Huibregtse J M, Good P D, Marczynski G T, Jaehning J A, Engelke D R
Department of Biological Chemistry, University of Michigan, Ann Arbor 48109-0606.
J Biol Chem. 1993 Oct 25;268(30):22219-22.
The Saccharomyces cerevisiae GAL2 gene upstream activator sequence (UAS) region was examined for protein bound in vivo by chromatin footprinting at high resolution. Gal4 transcriptional activator protein binds to the two consensus UAS sites whether GAL2 expression is induced, uninduced, or repressed by growth with different carbon sources. Although wild type strains show loss of the Gal4 protein-specific footprint in repressing media containing glucose, constitutive high level expression of Gal4 protein restores the GAL2 UAS footprints without fully derepressing GAL2 transcription. Thus binding of the Gal4 activator to target sites in the DNA is required but not sufficient for GAL2 derepression and induction. Gal4-independent protein-DNA complexes were also detected in the region, including one over the previously noted centromere-binding protein (CP1) site upstream of the Gal4 complexes.

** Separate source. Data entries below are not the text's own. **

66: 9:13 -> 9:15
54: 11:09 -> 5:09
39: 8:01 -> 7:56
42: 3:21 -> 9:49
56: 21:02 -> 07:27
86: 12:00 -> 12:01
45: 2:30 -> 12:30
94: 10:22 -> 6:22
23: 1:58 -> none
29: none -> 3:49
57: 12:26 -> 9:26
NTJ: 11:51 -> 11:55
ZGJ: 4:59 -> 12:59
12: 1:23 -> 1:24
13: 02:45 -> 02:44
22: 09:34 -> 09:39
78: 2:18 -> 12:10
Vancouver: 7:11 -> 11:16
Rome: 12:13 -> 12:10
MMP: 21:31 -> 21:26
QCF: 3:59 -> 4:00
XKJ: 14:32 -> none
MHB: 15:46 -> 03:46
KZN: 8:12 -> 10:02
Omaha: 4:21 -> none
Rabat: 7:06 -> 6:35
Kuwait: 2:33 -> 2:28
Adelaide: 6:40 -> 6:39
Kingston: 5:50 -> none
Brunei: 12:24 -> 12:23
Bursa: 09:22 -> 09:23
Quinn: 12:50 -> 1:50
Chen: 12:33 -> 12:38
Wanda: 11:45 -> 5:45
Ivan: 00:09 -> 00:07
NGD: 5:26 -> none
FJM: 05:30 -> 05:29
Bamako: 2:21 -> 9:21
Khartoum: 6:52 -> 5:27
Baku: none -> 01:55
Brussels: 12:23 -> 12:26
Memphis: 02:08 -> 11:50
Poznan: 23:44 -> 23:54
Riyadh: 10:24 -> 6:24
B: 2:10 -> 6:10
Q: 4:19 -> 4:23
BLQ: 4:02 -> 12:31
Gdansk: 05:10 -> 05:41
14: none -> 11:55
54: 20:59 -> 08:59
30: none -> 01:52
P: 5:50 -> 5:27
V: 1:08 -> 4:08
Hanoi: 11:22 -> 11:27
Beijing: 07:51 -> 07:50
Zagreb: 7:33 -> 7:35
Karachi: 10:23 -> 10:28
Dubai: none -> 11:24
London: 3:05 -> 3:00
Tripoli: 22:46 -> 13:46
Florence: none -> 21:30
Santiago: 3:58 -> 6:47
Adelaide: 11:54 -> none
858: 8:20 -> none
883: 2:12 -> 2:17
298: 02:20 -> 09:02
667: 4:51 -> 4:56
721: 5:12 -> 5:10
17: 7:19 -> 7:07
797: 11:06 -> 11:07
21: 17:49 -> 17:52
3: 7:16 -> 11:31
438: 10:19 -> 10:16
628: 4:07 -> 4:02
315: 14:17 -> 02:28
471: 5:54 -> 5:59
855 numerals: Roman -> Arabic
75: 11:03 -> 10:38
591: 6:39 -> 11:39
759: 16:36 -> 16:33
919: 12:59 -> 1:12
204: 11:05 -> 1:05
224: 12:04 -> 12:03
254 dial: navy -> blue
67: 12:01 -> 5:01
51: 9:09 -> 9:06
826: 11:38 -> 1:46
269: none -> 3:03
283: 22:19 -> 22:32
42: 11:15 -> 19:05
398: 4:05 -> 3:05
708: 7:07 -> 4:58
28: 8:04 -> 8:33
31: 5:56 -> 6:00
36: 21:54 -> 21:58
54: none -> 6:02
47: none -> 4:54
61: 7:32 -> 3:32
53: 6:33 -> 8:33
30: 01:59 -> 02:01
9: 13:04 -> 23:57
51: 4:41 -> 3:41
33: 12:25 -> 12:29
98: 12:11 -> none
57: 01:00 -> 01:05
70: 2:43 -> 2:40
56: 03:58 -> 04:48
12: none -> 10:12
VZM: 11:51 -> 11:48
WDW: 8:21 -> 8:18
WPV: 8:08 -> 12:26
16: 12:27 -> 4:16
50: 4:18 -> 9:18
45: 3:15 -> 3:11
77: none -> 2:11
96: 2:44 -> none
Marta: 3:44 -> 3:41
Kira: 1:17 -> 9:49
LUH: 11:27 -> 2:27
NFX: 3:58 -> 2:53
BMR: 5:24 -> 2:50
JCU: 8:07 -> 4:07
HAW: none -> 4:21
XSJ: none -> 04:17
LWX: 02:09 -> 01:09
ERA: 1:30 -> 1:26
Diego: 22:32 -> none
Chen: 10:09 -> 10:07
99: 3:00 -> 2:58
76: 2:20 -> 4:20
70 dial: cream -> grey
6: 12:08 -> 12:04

利用高分辨率染色质足迹法检测了酿酒酵母GAL2基因上游激活序列(UAS)区域在体内结合的蛋白质。无论GAL2表达是通过不同碳源生长诱导、未诱导还是被抑制,Gal4转录激活蛋白都能结合到两个共有UAS位点。尽管野生型菌株在含有葡萄糖的抑制培养基中显示出Gal4蛋白特异性足迹的丧失,但Gal4蛋白的组成型高水平表达可恢复GAL2 UAS足迹,而不会完全解除对GAL2转录的抑制。因此,Gal4激活剂与DNA中靶位点的结合是GAL2去抑制和诱导所必需的,但并不充分。在该区域还检测到了不依赖Gal4的蛋白质-DNA复合物,包括在Gal4复合物上游先前发现的着丝粒结合蛋白(CP1)位点上的一种复合物。